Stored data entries
* * * * *

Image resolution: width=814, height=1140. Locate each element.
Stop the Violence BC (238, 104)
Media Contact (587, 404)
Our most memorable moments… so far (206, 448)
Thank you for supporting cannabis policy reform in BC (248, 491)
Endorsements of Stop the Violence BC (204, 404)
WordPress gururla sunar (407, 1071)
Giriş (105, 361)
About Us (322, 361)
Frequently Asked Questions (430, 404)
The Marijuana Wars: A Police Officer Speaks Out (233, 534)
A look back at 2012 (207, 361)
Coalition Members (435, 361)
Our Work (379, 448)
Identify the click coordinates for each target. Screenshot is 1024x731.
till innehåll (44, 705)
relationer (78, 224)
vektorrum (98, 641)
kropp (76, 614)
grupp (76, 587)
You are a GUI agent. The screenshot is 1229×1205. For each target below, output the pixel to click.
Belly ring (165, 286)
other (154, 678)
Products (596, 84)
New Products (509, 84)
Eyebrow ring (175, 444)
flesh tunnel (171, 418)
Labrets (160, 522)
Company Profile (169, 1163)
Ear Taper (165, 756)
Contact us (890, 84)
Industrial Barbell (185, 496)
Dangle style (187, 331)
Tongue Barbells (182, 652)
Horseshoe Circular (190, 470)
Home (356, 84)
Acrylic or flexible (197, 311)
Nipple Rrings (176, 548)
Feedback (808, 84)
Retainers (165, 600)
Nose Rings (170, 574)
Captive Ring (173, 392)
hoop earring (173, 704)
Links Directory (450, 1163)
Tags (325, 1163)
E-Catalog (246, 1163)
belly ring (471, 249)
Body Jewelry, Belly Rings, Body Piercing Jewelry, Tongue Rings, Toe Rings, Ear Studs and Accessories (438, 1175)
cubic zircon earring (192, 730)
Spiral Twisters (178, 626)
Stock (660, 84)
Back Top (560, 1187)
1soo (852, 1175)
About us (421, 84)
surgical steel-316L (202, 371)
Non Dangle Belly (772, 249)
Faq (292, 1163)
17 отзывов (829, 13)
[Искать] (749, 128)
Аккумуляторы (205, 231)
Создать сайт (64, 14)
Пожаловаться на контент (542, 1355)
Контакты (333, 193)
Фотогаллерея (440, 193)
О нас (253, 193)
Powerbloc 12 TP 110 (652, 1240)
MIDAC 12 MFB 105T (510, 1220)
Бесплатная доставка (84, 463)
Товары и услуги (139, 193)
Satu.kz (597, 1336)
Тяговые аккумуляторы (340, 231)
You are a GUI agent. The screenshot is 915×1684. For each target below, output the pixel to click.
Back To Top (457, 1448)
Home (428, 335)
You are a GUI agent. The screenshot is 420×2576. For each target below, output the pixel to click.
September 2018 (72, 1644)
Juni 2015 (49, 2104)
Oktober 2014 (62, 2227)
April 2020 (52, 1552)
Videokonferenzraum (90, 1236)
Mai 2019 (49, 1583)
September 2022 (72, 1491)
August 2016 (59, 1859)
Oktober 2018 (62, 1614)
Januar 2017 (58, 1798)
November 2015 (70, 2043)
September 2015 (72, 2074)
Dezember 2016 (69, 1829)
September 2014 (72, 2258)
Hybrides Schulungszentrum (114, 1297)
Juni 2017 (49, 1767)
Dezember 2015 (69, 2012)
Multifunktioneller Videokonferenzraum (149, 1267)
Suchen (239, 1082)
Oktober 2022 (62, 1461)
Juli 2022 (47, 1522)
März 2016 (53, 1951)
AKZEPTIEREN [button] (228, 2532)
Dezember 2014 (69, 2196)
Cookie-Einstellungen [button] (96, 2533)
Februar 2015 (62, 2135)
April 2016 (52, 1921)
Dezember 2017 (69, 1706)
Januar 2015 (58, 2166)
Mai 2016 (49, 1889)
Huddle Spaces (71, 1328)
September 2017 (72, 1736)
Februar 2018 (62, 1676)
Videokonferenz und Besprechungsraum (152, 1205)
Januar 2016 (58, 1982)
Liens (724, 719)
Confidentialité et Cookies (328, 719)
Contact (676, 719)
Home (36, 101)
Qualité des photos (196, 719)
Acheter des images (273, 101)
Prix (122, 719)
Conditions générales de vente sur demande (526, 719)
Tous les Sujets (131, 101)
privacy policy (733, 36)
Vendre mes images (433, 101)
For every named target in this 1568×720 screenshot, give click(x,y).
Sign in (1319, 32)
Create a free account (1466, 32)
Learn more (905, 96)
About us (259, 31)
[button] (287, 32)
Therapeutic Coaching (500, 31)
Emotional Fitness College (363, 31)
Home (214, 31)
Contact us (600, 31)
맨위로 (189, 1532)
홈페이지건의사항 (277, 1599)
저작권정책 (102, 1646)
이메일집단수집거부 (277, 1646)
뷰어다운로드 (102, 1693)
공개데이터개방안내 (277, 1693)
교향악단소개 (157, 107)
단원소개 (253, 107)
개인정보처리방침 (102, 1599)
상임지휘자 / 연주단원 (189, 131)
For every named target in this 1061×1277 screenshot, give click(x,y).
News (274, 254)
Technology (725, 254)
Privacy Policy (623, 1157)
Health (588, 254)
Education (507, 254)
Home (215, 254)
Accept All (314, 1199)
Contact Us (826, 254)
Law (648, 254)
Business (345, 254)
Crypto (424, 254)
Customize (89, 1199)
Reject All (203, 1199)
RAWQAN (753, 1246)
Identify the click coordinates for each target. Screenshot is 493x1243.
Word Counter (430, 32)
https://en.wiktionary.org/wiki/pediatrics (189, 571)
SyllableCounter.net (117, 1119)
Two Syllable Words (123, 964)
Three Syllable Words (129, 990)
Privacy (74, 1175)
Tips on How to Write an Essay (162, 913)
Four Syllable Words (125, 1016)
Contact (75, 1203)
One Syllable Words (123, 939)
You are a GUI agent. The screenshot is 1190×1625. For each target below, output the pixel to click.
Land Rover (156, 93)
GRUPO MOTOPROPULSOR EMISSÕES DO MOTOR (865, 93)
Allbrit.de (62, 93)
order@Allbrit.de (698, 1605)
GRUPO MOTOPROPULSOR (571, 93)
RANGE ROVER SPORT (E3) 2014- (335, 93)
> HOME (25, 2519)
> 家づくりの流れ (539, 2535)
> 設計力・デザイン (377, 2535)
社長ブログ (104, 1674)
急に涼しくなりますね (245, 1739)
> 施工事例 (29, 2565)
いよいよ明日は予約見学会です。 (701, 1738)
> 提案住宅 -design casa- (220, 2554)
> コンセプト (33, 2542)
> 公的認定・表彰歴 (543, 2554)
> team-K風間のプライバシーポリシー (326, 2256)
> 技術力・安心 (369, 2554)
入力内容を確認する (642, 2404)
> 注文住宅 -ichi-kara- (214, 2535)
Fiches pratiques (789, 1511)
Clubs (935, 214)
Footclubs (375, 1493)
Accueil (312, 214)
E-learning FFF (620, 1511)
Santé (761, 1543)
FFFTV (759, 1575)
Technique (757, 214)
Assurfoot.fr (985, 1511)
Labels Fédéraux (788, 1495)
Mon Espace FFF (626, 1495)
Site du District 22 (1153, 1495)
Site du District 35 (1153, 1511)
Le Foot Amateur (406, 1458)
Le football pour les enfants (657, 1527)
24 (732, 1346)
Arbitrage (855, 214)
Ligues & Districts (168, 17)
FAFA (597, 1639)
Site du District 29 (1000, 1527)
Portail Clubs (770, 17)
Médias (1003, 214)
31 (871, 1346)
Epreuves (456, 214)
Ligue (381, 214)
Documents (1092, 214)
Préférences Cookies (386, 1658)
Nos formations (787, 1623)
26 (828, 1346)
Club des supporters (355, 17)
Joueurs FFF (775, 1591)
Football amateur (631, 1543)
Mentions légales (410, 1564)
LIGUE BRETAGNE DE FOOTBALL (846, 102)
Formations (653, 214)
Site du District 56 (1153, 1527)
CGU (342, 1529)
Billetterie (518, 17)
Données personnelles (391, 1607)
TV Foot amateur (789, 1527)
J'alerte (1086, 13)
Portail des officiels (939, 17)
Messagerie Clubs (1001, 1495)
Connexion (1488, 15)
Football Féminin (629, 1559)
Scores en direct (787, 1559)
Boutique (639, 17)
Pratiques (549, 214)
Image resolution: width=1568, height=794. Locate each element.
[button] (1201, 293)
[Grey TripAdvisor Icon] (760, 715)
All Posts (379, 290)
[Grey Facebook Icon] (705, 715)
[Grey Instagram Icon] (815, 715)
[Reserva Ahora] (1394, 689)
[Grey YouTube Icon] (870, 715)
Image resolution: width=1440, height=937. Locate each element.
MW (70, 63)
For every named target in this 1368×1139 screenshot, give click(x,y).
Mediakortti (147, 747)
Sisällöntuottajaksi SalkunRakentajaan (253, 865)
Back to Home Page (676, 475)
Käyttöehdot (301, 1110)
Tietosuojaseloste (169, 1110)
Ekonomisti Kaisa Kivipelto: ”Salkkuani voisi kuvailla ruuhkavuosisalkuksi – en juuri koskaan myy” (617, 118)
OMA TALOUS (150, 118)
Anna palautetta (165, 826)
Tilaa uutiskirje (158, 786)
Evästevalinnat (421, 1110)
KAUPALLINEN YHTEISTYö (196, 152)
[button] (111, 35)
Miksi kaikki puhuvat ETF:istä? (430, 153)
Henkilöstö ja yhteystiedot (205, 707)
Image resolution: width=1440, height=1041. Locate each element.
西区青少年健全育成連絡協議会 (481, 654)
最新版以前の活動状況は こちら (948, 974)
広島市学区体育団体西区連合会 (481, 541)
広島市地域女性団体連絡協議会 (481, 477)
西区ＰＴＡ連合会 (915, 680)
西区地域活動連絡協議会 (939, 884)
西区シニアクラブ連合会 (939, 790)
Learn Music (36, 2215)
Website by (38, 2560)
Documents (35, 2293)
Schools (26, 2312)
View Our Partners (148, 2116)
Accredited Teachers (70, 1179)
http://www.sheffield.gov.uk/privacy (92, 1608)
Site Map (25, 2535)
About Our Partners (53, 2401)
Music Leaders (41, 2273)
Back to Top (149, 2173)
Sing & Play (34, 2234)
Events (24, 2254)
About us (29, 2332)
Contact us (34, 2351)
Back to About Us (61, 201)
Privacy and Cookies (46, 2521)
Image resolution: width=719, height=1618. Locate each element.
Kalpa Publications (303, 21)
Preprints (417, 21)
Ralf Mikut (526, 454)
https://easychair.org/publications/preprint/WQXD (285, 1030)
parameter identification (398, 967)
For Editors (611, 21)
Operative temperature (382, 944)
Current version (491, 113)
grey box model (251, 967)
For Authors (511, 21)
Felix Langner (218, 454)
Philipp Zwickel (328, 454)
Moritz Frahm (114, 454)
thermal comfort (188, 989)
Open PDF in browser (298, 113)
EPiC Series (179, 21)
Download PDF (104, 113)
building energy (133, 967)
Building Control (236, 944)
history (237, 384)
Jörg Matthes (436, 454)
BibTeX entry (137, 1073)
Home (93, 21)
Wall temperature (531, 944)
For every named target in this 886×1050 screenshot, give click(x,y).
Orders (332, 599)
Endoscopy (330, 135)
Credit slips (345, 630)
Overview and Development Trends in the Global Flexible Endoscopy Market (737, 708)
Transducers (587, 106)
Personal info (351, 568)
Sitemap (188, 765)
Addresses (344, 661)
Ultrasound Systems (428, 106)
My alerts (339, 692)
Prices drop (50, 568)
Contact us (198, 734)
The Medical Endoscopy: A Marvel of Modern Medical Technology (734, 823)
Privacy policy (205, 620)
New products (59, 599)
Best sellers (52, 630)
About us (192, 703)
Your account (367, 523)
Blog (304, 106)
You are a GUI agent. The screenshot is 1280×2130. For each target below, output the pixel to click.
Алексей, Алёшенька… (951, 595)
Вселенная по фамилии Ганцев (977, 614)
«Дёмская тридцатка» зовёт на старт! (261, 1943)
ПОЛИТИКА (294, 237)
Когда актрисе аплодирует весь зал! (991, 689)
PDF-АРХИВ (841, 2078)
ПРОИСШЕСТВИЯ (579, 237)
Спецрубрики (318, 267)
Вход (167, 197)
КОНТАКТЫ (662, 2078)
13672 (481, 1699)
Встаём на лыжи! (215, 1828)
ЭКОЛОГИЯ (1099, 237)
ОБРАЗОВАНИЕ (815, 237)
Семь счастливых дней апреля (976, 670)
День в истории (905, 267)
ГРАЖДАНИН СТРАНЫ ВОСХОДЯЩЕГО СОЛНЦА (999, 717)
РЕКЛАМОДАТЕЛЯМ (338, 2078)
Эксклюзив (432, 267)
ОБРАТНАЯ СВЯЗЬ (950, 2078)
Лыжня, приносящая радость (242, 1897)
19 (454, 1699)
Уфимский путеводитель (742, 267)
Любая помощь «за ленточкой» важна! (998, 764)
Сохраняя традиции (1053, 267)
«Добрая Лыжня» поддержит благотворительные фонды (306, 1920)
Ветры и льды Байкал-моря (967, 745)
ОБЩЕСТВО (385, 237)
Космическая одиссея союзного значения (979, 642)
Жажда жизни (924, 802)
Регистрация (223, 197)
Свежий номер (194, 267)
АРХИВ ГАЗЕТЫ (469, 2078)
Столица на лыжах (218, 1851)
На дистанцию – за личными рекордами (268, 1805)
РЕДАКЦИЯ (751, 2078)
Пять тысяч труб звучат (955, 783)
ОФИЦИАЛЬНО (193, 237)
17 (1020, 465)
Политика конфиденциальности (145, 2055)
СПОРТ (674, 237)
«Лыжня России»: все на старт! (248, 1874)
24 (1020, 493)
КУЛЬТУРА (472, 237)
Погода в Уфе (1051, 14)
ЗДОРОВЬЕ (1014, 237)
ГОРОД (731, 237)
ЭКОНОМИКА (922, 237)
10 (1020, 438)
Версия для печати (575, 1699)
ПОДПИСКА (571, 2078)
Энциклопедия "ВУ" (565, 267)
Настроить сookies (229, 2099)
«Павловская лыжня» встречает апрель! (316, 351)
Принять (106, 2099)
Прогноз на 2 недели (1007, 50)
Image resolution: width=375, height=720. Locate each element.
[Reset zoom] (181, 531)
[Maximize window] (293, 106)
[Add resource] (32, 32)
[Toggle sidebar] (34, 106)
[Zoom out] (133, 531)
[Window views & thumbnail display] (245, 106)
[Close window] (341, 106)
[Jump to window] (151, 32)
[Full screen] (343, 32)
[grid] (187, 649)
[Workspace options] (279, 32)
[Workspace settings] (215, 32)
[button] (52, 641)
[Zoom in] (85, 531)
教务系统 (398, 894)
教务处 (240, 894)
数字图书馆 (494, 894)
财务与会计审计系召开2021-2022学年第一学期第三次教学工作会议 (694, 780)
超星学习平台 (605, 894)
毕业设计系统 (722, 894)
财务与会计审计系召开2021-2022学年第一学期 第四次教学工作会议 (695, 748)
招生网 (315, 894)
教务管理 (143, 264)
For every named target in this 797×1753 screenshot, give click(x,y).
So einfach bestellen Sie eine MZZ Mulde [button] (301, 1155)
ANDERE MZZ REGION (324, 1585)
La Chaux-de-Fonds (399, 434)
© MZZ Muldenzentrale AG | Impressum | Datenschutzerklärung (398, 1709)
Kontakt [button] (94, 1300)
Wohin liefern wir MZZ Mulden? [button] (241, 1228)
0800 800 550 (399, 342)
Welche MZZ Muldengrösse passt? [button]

* * * * *

Action item: The task calls for all lines in the entries that hold "this".

Solution:
For every named target in this 1568×720 screenshot, give click(x,y).
For every named target in this 1061×1277 screenshot, give click(x,y).
For every named target in this 1368×1139 screenshot, give click(x,y).
For every named target in this 886×1050 screenshot, give click(x,y).
For every named target in this 797×1753 screenshot, give click(x,y).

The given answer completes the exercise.